正確にはヴェール皇国と現在のユーリたちがいる場所とのちょうど間あたり。
そこに、一人の人間が通りがかった。
その者は木陰で休んでいたキュイスを視界に捉える。
気絶していると思われる二人。
その者はそのうちの一人に、見覚えがあった。
金色の髪をした『エルフ』。
彼女の姿を見たとき――
その者――ケーネ・ヴァスカンドの脳はめまぐるしい速度で動きだした。
(あれは……リリアーヌ様?)
祖国を捨て、新たに仕えることを決めた王の付き人。
マズール王城で一度見たことがある。
忘れるわけがない。
ユーリと同様に、彼女は印象的な少女だった。
なぜ彼女がユーリ以外の人物と共にいるのか。
そしてなぜ彼女は気絶しているのか。
(……)
思いのほか容易に結論にたどり着いた。
――彼女は攫われた。
過保護的なまでに彼女を溺愛していたユーリが、気絶している彼女の傍にいないわけがない。
同様に、気絶している隣の人物を見ると何やら手負いだ。
おそらくはユーリたちと戦闘をしたときに出来た傷だろう。
それもたいして時間が経っていない。
(エスクードの竜神よ、早々に私に加護を与えてくださったことを感謝する)
ケーネは腰の鞘から剣を音もなく抜き去った。
向こうはこちらに気付いていない。
かすかだが起きている灰色髪の人物も、静かに目を閉じている。
身体を癒している最中だろう。
ケーネは草陰からキュイスの行動を逐一観察した。
相手の力量がわからない以上、機会は一度だと思った方がいい。
(強いな……)
卑屈な考えだと非難されるかもしれないが、正直なところ、相手の力量に関して自分の目算は合っていると思う。

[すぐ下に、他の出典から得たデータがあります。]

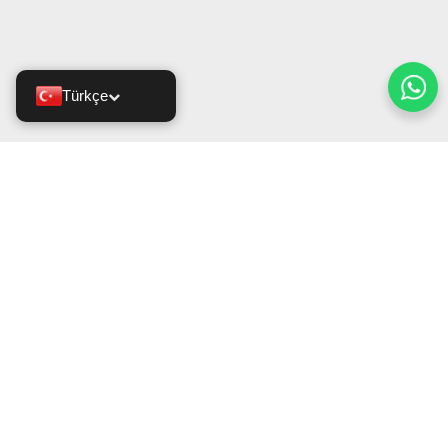
Türkçe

(あの陛下相手にリリアーヌ様を攫って逃げるだけの力量があるのだ)
少なくとも、マズール王城で相対したとき良いようにあしらわれた自分とは強さが違うだろう。
身体を癒すために半ば休眠状態であると言うのにも関わらず、たまに開く瞳に宿った光は鋭い。
(どうするか)
ケーネは焦らず冷静に、かつ合理的にリリアーヌ奪還の目処を立てた。
(……よし)
そして動きだす。
近場に落ちていた小石を掴み、明後日の方向へ投げた。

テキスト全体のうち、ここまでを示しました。